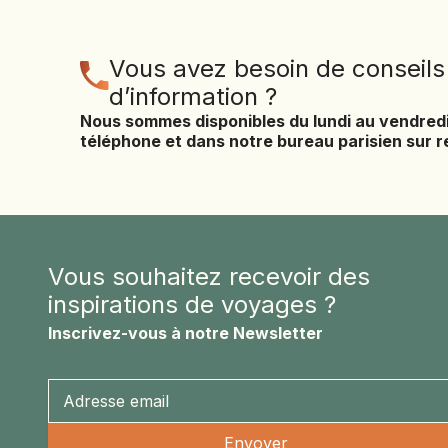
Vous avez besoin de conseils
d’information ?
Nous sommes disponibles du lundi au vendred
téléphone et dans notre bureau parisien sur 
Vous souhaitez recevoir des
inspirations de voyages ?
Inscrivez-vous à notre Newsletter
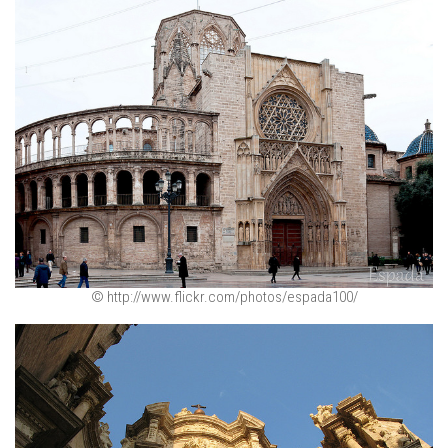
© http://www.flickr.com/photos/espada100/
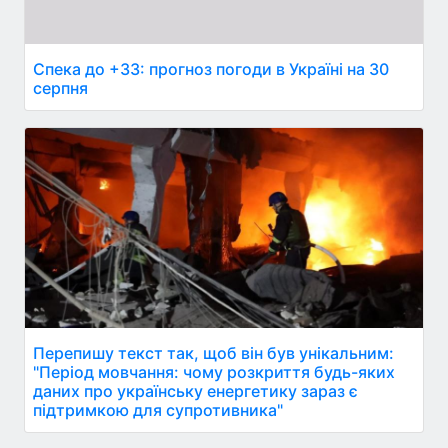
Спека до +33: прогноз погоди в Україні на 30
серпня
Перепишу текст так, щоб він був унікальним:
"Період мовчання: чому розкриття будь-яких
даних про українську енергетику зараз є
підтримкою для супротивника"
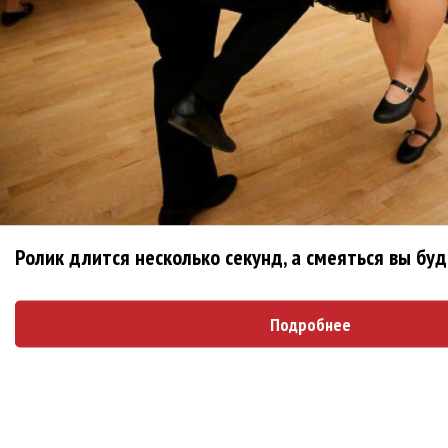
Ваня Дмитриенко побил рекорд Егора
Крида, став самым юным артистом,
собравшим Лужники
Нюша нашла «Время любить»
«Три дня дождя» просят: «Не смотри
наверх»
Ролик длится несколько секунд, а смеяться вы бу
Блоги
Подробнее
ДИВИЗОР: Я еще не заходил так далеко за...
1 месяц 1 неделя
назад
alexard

☆ ☆ ☆ ☆ ☆

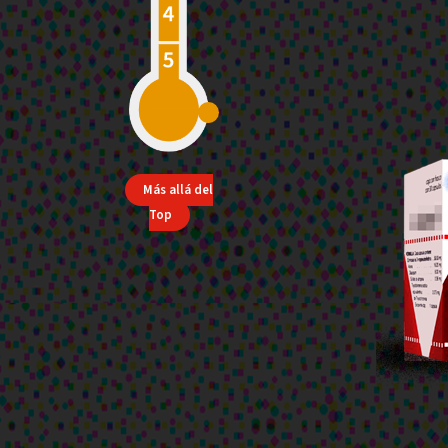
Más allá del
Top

☆ ☆ ☆ ☆ ☆

WORK REQUEST> Only lines holding the word "notre" belong in the answer; copy all of them from the records.

SOLUTION TO THIS EXERCISE>
téléphone et dans notre bureau parisien sur 
Inscrivez-vous à notre Newsletter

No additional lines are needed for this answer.